Celebrate Cinco de Mayo with a festive fiesta

Spice up your Cinco de Mayo with Fiery Fiesta Empanadas.
Courtesy of Family Features
Spice up your Cinco de Mayo with Fiery Fiesta Empanadas.
Posted May 01, 2012, at 5:34 p.m.

For Mexican food lovers everywhere, Cinco de Mayo provides the perfect excuse to host a fiesta. This year, try spicing up your party menu with Mexican-inspired bold flavors and fresh ingredients using these tips and a recipe. With a little planning and some key fresh ingredients, you can host a fiesta everyone will enjoy.

Cinco de Mayo menu planning

Here are a few authentic dips and dishes to liven any party spread:

• Green, Green Guacamole: This flavorful dip embodies the festive flavors of the holiday. To make fresh guacamole, add green onions, cilantro and Tabasco green jalapeno pepper sauce to ripe, mashed avocados.

• Mexican Caviar: Not your average salsa dip, this hearty and zesty recipe combines black beans, corn, avocado, tomatoes and cilantro for a muy bueno party starter that is sure to please.

• Spicy Taquitos: Packed with genuine flavor, these savory appetizers can be served all year long.

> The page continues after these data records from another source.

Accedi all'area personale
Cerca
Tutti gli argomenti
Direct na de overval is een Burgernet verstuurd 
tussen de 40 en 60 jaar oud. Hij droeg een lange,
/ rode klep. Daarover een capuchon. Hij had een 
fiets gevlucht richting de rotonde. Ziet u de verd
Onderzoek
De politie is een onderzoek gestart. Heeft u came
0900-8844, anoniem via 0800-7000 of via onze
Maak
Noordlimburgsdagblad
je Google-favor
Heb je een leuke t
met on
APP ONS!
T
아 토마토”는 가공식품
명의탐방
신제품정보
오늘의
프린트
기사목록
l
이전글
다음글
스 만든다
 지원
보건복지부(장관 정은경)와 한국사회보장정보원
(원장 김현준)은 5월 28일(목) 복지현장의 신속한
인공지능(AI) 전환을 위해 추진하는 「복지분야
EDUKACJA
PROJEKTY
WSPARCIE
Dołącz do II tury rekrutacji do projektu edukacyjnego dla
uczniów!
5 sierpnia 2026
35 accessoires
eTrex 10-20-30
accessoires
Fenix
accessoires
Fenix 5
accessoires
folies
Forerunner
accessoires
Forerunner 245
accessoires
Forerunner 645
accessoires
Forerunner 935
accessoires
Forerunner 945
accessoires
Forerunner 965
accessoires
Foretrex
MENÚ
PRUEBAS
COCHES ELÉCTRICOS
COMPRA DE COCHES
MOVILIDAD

A satisfying blend of chicken, red beans and shredded cheese is rolled into buttery phyllo dough and baked until golden and crispy.

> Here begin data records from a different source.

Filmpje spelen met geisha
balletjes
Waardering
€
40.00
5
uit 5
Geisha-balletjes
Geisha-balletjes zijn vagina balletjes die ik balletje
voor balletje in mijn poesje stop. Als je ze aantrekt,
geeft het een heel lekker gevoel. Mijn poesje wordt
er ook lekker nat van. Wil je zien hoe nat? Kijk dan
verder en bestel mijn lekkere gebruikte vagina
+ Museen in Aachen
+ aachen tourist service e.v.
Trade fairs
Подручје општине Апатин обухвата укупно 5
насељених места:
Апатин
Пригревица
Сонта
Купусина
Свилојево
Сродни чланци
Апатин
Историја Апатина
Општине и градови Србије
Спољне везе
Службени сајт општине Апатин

To add more authentic flavor to your table, be sure to serve Fiery Fiesta Empanadas. With a soft cornmeal crust, ground beef, cheese and olive filling, this dish boasts bold notes of cumin, garlic and mild Tabasco green jalapeno pepper sauce, making these empanadas a sure-fire way to spice up your menu.

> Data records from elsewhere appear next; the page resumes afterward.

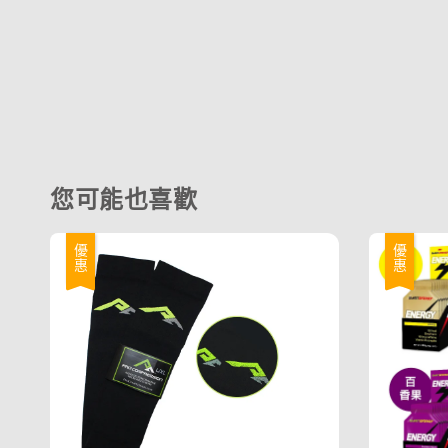
您可能也喜歡
優惠
優惠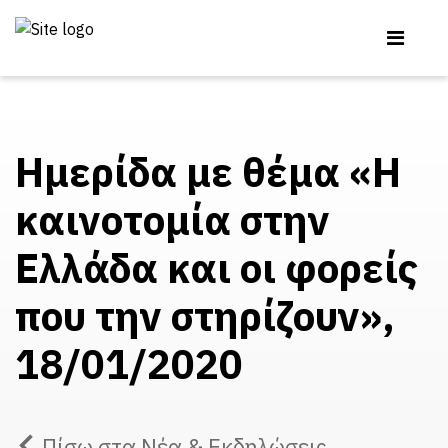
Ημερίδα με θέμα «Η
καινοτομία στην
Ελλάδα και οι φορείς
που την στηρίζουν»,
18/01/2020
Πίσω στα Νέα & Εκδηλώσεις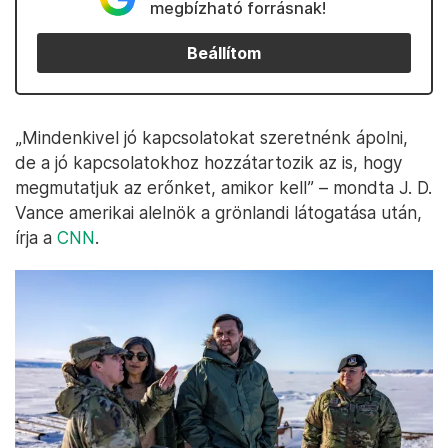
megbízható forrásnak!
Beállítom
„Mindenkivel jó kapcsolatokat szeretnénk ápolni,
de a jó kapcsolatokhoz hozzátartozik az is, hogy
megmutatjuk az erőnket, amikor kell” – mondta J. D.
Vance amerikai alelnök a grönlandi látogatása után,
írja a
CNN
.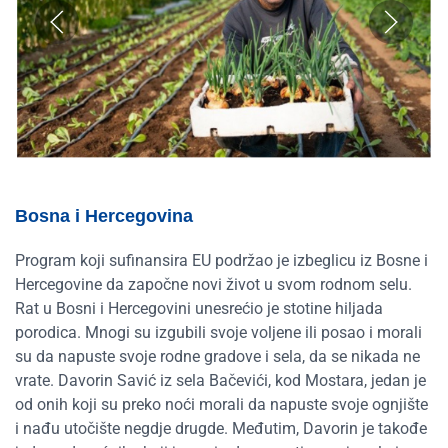
Bosna i Hercegovina
Program koji sufinansira EU podržao je izbeglicu iz Bosne i
Hercegovine da započne novi život u svom rodnom selu.
Rat u Bosni i Hercegovini unesrećio je stotine hiljada
porodica. Mnogi su izgubili svoje voljene ili posao i morali
su da napuste svoje rodne gradove i sela, da se nikada ne
vrate. Davorin Savić iz sela Bačevići, kod Mostara, jedan je
od onih koji su preko noći morali da napuste svoje ognjište
i nađu utočište negdje drugde. Međutim, Davorin je takođe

For more sizzling, south-of-the-border recipes, visit tabasco.com.

Fiery Fiesta Empanadas

Makes 4 empanadas

For crust:

2 cups all-purpose flour

1 cup yellow cornmeal

½ teaspoon salt

1 cup (2 sticks) butter or margarine, cut into 1-inch pieces

6 tablespoons water

For filling:

1 pound ground beef

1 clove garlic, crushed

3 scallions, chopped

¼ cup taco sauce

¼ cup pitted ripe olives, chopped

4 teaspoons Tabasco green jalapeno pepper sauce, divided

½ teaspoon dried oregano leaves

½ teaspoon ground cumin

½ teaspoon salt

1 cup shredded Cheddar or Monterey Jack cheese

1 large egg, beaten

Combine flour, cornmeal and salt in medium bowl. Cut in butter until mixture is crumbly. Sprinkle in water, 1 tablespoon at a time, until dough sticks together. On lightly floured surface with lightly floured rolling pin, roll out half of dough until ¼-inch thick. Cut dough into two 7-inch rounds. Repeat with remaining dough and scraps. Cover; set aside. Cook ground beef and garlic in 12-inch skillet over medium-high heat until beef is browned on all sides, stirring occasionally to break up beef. Stir in scallions, taco sauce, olives, 3 teaspoons green jalapeno pepper sauce, oregano, cumin and salt until well blended. Stir in cheese. Preheat oven to 375 degrees. Grease large cookie sheet. Spoon about ½ cup filling on ½ of each round, leaving a ½-inch border. Stir together egg and remaining teaspoon green jalapeno pepper sauce. Brush border with egg mixture. Fold dough over filling, pressing out air. Crimp edges with fork or fingers to seal. Place on baking sheet. Bake 25 minutes or until golden.